Provided information:
★ ★ ★ ★ ★ ★ ★

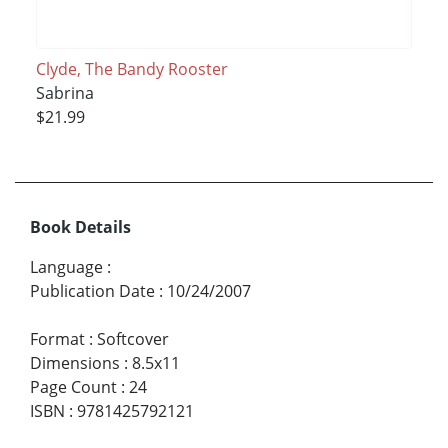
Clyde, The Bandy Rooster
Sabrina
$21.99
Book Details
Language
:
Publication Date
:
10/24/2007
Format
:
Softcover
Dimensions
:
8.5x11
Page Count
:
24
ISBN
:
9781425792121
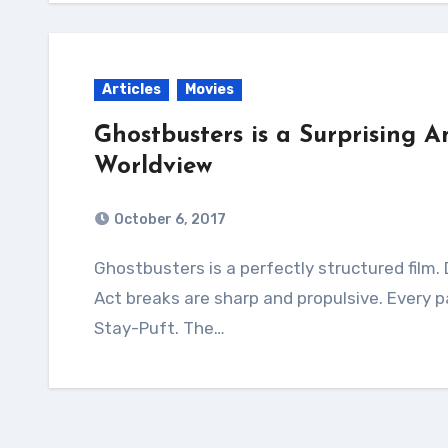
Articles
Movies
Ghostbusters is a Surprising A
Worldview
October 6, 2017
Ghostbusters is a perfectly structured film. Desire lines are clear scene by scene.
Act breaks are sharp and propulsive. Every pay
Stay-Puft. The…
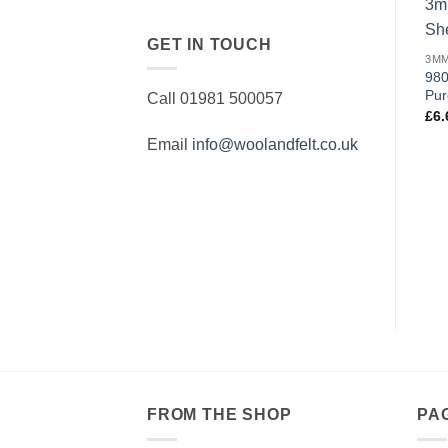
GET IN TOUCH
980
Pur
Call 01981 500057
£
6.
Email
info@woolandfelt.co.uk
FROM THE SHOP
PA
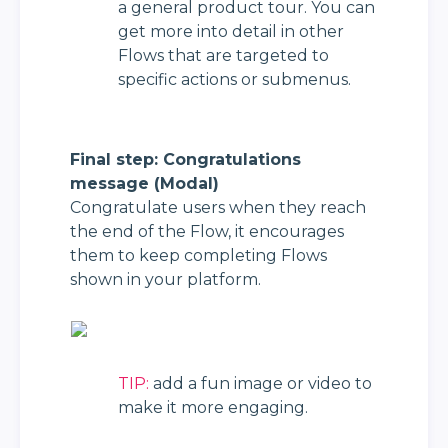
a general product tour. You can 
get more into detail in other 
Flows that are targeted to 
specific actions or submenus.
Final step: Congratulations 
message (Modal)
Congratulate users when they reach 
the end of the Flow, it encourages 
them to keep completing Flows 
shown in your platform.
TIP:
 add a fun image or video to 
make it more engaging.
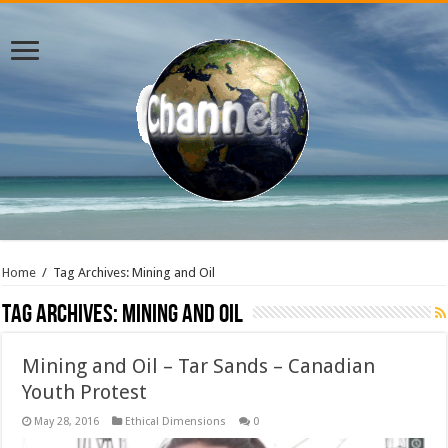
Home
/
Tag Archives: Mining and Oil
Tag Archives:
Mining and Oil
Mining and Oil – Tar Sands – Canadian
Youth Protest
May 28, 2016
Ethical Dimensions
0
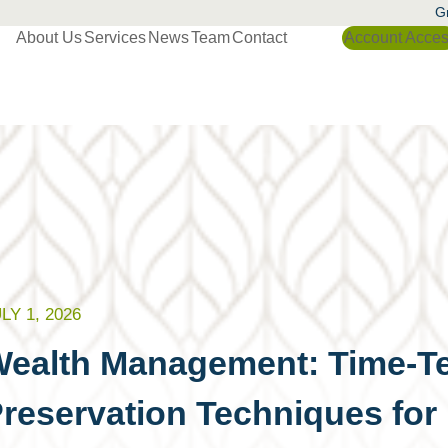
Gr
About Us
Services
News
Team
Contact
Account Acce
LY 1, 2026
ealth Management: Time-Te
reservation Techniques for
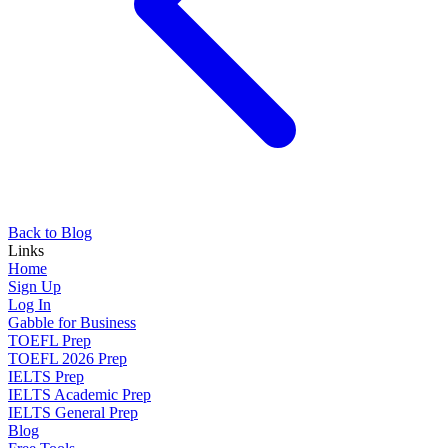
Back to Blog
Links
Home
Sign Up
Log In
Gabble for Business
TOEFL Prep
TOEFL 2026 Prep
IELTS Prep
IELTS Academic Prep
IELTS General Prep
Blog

★ ★ ★ ★ ★ ★ ★

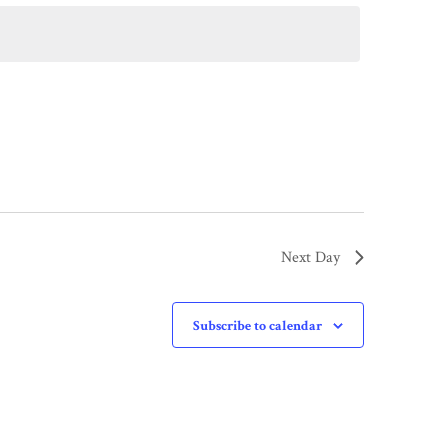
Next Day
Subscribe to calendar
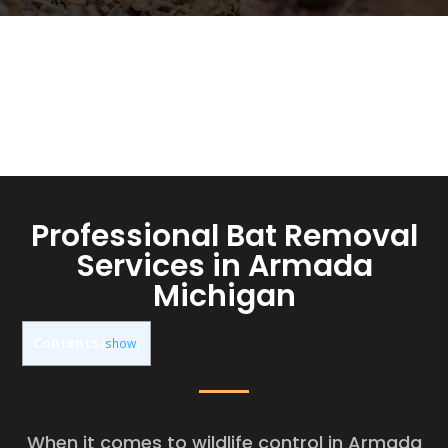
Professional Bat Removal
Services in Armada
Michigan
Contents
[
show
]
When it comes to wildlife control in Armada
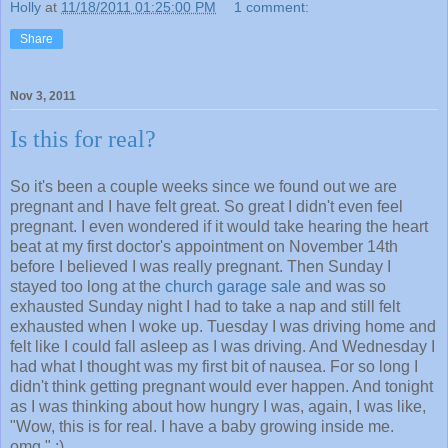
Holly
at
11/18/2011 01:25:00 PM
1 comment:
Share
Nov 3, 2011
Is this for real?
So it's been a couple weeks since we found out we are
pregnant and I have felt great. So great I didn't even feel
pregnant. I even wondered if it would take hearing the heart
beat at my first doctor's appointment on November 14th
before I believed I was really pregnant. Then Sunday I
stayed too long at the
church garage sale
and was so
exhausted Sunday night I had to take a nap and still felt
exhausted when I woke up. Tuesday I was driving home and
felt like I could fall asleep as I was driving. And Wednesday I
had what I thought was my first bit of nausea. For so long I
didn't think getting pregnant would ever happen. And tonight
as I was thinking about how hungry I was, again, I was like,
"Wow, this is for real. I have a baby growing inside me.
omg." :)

★ ★ ★ ★ ★ ★ ★

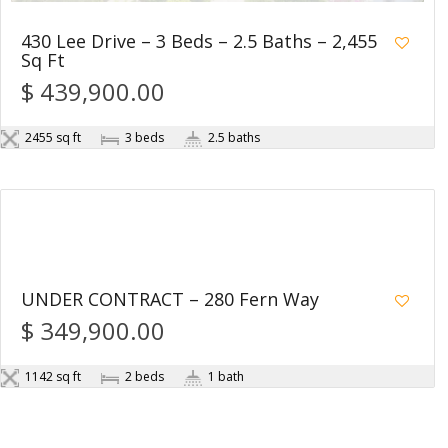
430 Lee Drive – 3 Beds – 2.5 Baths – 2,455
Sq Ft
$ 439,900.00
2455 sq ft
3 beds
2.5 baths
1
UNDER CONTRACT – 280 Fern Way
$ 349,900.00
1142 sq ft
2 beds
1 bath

★ ★ ★ ★ ★ ★ ★

Exercise directions:
The expected answer is every line above in which the word "Flows" appears.

Answer:
Flows that are targeted to 
them to keep completing Flows 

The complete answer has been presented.